Saturday, December 3, 2011
Discord and harmony
There are 1,551 words about Robbie Robertson's song, The Weight in the Wikipedia entry. Robertson has a fan site that details the beginnings of The Band, origin of this classic.
Beyond having loved this song for years, hearing it performed by this group causes me to think more of the word harmony, and, by association, discord. The following fact will reveal me as the para-amnesiac I am. I forget to listen to music.
There is a history behind this which is complicated and of very little interest. Though I do sing when my tasks don't require all of my attention, I've grown away from a habit of intentionally brightening my life with music. I am working on doing that differently.
A friend's mention of Gillian Welsh led me to YouTube just before sleep last night, and I found the blended voices created a sense that was soothing, stilling, like a laying-on-of-hands. So much of what simply comes at us without our consent results in an effect so contradictory it seems almost too simple that, under the right conditions, with proper input, we can feel some of our overload drain away.
Doing Christmas, for that is how it feels, in a fashion that comes close to matching what is in my heart and not that toadstool-sprouting part of my mind, is a process of ignoring, avoiding and dismissing all that gives me the December whim-whams. It is a process of pruning, selecting, identifying and savoring, not getting caught up in what could set my hair on fire or reduce me to tears. The fact that the NBA lockout is over and Christmas day will include BASKETBALL is no small joy.

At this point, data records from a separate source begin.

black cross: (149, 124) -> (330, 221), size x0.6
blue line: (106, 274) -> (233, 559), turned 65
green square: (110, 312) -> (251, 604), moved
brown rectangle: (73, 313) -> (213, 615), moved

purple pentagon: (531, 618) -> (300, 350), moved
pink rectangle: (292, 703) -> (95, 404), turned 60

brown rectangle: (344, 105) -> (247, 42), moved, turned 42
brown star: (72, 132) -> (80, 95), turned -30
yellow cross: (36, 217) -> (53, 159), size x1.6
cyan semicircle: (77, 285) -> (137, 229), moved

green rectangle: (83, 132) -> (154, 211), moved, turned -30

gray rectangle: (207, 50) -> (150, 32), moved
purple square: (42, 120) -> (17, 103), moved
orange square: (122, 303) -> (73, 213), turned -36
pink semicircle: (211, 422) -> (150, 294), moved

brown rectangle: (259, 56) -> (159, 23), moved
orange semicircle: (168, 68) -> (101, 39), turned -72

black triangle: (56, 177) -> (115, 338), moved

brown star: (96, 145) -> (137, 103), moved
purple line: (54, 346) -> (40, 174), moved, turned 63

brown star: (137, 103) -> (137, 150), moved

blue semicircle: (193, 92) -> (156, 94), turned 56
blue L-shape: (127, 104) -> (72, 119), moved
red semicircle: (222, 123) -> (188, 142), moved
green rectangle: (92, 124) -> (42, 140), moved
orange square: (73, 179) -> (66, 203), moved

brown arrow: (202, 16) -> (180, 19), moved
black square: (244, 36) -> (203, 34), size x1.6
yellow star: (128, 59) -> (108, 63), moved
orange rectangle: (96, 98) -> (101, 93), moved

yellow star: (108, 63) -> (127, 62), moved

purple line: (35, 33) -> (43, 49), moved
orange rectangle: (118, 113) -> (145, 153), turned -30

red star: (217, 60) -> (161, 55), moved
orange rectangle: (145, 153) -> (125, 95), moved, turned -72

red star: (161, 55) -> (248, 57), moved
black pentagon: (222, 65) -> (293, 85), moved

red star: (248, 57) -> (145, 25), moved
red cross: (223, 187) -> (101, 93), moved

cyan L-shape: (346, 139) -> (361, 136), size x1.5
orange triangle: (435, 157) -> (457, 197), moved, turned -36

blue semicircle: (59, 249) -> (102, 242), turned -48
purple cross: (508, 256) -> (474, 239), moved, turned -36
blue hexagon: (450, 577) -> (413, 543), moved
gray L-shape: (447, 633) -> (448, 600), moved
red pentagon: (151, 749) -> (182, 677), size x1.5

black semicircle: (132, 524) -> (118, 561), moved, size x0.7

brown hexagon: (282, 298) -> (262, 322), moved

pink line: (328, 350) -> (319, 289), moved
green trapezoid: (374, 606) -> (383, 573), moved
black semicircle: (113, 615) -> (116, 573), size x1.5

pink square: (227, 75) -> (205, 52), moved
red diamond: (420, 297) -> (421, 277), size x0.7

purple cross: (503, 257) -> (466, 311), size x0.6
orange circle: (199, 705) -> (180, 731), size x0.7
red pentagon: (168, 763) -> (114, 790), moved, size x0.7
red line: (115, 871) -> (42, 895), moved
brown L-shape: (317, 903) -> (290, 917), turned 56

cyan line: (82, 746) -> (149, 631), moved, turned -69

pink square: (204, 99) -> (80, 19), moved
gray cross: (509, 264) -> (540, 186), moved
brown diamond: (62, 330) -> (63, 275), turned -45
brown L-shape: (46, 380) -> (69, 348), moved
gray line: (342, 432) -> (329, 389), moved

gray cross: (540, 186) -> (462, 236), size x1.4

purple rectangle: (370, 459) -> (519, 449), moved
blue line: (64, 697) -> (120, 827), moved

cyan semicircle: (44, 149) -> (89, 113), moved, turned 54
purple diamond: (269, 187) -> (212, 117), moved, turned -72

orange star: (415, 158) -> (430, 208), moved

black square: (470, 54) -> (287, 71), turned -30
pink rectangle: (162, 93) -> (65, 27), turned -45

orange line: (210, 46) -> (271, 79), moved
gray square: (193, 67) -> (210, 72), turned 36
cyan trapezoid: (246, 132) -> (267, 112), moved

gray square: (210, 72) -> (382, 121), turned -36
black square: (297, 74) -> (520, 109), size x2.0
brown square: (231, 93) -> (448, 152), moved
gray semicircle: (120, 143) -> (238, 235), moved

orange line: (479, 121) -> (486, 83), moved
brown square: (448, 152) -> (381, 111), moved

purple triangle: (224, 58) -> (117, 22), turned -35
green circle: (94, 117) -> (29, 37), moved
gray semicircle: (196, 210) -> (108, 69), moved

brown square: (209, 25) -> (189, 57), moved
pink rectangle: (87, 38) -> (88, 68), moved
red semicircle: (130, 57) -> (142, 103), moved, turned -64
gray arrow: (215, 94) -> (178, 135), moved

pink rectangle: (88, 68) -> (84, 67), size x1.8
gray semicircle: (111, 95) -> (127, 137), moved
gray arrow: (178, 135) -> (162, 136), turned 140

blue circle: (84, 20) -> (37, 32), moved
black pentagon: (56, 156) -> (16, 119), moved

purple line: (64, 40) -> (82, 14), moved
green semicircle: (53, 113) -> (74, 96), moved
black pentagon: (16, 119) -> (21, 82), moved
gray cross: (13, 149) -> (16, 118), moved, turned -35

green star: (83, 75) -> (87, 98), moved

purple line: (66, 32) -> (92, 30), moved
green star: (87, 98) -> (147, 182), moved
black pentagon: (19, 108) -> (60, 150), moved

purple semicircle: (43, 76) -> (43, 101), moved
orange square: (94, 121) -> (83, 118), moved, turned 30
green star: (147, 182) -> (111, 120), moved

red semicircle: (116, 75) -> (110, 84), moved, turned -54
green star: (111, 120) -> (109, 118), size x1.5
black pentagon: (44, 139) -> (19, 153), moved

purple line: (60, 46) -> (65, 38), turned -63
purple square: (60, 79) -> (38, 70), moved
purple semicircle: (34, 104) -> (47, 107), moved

That this is no longer the 1950s, that I don't have, really, such things as Christmas wishes that involve gifts, that many pieces of the coming few weeks are very different than they once were do not grieve me any more. I have almost come to tolerate my indecision and pokiness about the gifts I make which are often delivered late. Christmas waits on the other side of a narrow plank that I cross with great care; care enhanced by harmony, by willfully remembering about music (not Christmas music), by taking suggestions from trusted friends as to what are reliable sources of peace, lowerers of blood pressure, raisers of spirits.
Discord can be measured by how far we tilt away from what is nourishing and mistake the mediocre - or worse - for a prevailing norm. We are intended, I absolutely believe, to be as unjangled as possible in each moment. The firm, gentle banishment of frenzy is to be sought not only in the midst of other people's aggressive jitterbug competitions, but daily, year 'round. It is a word upon which to ponder: harmony. Like any old friend, we will know it at once, no matter how long we've been apart.